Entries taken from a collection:
——————————

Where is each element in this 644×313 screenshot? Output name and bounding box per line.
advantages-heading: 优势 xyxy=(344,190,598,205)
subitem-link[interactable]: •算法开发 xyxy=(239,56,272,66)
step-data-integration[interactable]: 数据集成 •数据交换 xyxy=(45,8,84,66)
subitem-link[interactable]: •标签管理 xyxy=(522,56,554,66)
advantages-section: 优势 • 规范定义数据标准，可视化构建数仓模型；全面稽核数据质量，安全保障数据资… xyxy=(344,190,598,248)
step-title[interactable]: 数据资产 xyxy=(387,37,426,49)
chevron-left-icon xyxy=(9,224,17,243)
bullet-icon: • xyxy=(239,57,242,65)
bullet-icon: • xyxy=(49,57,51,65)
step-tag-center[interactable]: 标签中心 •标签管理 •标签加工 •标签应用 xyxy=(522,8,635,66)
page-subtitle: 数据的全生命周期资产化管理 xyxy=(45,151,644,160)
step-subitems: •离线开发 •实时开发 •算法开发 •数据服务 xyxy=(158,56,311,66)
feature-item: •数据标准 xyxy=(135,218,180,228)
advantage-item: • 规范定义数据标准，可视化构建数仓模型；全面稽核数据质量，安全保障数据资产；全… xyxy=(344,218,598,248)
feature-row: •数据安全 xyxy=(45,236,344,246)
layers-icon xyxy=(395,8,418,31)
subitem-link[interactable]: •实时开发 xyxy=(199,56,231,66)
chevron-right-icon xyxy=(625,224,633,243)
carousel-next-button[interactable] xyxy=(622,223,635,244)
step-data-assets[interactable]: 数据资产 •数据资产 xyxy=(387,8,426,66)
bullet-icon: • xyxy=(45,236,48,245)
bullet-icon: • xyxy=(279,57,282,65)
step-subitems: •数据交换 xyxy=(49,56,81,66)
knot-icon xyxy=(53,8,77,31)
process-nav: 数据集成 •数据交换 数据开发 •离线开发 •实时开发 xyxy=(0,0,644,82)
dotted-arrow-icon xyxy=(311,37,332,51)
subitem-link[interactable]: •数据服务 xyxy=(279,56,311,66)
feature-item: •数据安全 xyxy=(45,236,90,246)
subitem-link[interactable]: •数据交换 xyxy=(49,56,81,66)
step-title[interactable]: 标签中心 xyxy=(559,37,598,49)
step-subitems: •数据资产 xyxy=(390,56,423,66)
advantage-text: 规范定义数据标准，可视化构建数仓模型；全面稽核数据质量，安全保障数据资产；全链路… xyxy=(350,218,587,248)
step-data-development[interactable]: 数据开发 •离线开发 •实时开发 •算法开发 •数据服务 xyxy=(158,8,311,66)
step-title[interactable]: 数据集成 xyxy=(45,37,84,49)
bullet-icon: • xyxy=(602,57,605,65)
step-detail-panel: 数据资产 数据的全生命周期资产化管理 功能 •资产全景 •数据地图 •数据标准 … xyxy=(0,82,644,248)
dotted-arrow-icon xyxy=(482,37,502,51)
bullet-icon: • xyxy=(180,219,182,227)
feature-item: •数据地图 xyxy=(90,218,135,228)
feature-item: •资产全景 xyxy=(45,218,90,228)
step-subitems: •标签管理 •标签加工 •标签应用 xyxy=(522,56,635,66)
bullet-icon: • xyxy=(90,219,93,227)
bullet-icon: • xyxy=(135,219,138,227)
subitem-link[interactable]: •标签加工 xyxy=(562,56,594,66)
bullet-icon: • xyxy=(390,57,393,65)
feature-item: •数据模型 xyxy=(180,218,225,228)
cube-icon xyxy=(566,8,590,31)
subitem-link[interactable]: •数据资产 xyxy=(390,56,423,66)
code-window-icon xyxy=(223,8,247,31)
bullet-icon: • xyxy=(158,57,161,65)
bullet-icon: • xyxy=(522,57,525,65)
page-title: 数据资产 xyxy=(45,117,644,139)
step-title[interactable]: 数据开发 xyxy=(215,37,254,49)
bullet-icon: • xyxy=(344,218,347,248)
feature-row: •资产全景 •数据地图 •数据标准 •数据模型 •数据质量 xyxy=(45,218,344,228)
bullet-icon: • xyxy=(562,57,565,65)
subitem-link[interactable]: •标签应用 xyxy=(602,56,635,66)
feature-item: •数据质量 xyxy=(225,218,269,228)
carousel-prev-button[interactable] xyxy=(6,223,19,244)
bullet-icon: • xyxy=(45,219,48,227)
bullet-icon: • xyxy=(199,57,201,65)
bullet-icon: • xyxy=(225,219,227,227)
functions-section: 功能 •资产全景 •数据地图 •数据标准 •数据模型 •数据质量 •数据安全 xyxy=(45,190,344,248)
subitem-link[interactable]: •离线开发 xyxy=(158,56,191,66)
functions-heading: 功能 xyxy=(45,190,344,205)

——————————

Give back the data above exactly as it appears.

▸ **Result of the task**
Where is each element in this 644×313 screenshot? Output name and bounding box per line.
advantages-heading: 优势 xyxy=(344,190,598,205)
subitem-link[interactable]: •算法开发 xyxy=(239,56,272,66)
step-data-integration[interactable]: 数据集成 •数据交换 xyxy=(45,8,84,66)
subitem-link[interactable]: •标签管理 xyxy=(522,56,554,66)
advantages-section: 优势 • 规范定义数据标准，可视化构建数仓模型；全面稽核数据质量，安全保障数据资… xyxy=(344,190,598,248)
step-title[interactable]: 数据资产 xyxy=(387,37,426,49)
chevron-left-icon xyxy=(9,224,17,243)
bullet-icon: • xyxy=(239,57,242,65)
bullet-icon: • xyxy=(49,57,51,65)
step-tag-center[interactable]: 标签中心 •标签管理 •标签加工 •标签应用 xyxy=(522,8,635,66)
page-subtitle: 数据的全生命周期资产化管理 xyxy=(45,151,644,160)
step-subitems: •离线开发 •实时开发 •算法开发 •数据服务 xyxy=(158,56,311,66)
feature-item: •数据标准 xyxy=(135,218,180,228)
advantage-item: • 规范定义数据标准，可视化构建数仓模型；全面稽核数据质量，安全保障数据资产；全… xyxy=(344,218,598,248)
feature-row: •数据安全 xyxy=(45,236,344,246)
layers-icon xyxy=(395,8,418,31)
subitem-link[interactable]: •实时开发 xyxy=(199,56,231,66)
chevron-right-icon xyxy=(625,224,633,243)
carousel-next-button[interactable] xyxy=(622,223,635,244)
step-data-assets[interactable]: 数据资产 •数据资产 xyxy=(387,8,426,66)
bullet-icon: • xyxy=(45,236,48,245)
bullet-icon: • xyxy=(279,57,282,65)
step-subitems: •数据交换 xyxy=(49,56,81,66)
knot-icon xyxy=(53,8,77,31)
process-nav: 数据集成 •数据交换 数据开发 •离线开发 •实时开发 xyxy=(0,0,644,82)
dotted-arrow-icon xyxy=(311,37,332,51)
subitem-link[interactable]: •数据服务 xyxy=(279,56,311,66)
feature-item: •数据安全 xyxy=(45,236,90,246)
subitem-link[interactable]: •数据交换 xyxy=(49,56,81,66)
step-title[interactable]: 标签中心 xyxy=(559,37,598,49)
step-subitems: •数据资产 xyxy=(390,56,423,66)
advantage-text: 规范定义数据标准，可视化构建数仓模型；全面稽核数据质量，安全保障数据资产；全链路… xyxy=(350,218,587,248)
step-data-development[interactable]: 数据开发 •离线开发 •实时开发 •算法开发 •数据服务 xyxy=(158,8,311,66)
step-title[interactable]: 数据集成 xyxy=(45,37,84,49)
bullet-icon: • xyxy=(602,57,605,65)
step-detail-panel: 数据资产 数据的全生命周期资产化管理 功能 •资产全景 •数据地图 •数据标准 … xyxy=(0,82,644,248)
dotted-arrow-icon xyxy=(482,37,502,51)
bullet-icon: • xyxy=(180,219,182,227)
feature-item: •数据地图 xyxy=(90,218,135,228)
feature-item: •资产全景 xyxy=(45,218,90,228)
step-subitems: •标签管理 •标签加工 •标签应用 xyxy=(522,56,635,66)
bullet-icon: • xyxy=(90,219,93,227)
bullet-icon: • xyxy=(135,219,138,227)
subitem-link[interactable]: •标签加工 xyxy=(562,56,594,66)
bullet-icon: • xyxy=(390,57,393,65)
feature-item: •数据模型 xyxy=(180,218,225,228)
cube-icon xyxy=(566,8,590,31)
subitem-link[interactable]: •数据资产 xyxy=(390,56,423,66)
code-window-icon xyxy=(223,8,247,31)
bullet-icon: • xyxy=(158,57,161,65)
bullet-icon: • xyxy=(522,57,525,65)
page-title: 数据资产 xyxy=(45,117,644,139)
step-title[interactable]: 数据开发 xyxy=(215,37,254,49)
bullet-icon: • xyxy=(344,218,347,248)
feature-row: •资产全景 •数据地图 •数据标准 •数据模型 •数据质量 xyxy=(45,218,344,228)
bullet-icon: • xyxy=(562,57,565,65)
subitem-link[interactable]: •标签应用 xyxy=(602,56,635,66)
feature-item: •数据质量 xyxy=(225,218,269,228)
carousel-prev-button[interactable] xyxy=(6,223,19,244)
bullet-icon: • xyxy=(45,219,48,227)
bullet-icon: • xyxy=(199,57,201,65)
bullet-icon: • xyxy=(225,219,227,227)
functions-section: 功能 •资产全景 •数据地图 •数据标准 •数据模型 •数据质量 •数据安全 xyxy=(45,190,344,248)
subitem-link[interactable]: •离线开发 xyxy=(158,56,191,66)
functions-heading: 功能 xyxy=(45,190,344,205)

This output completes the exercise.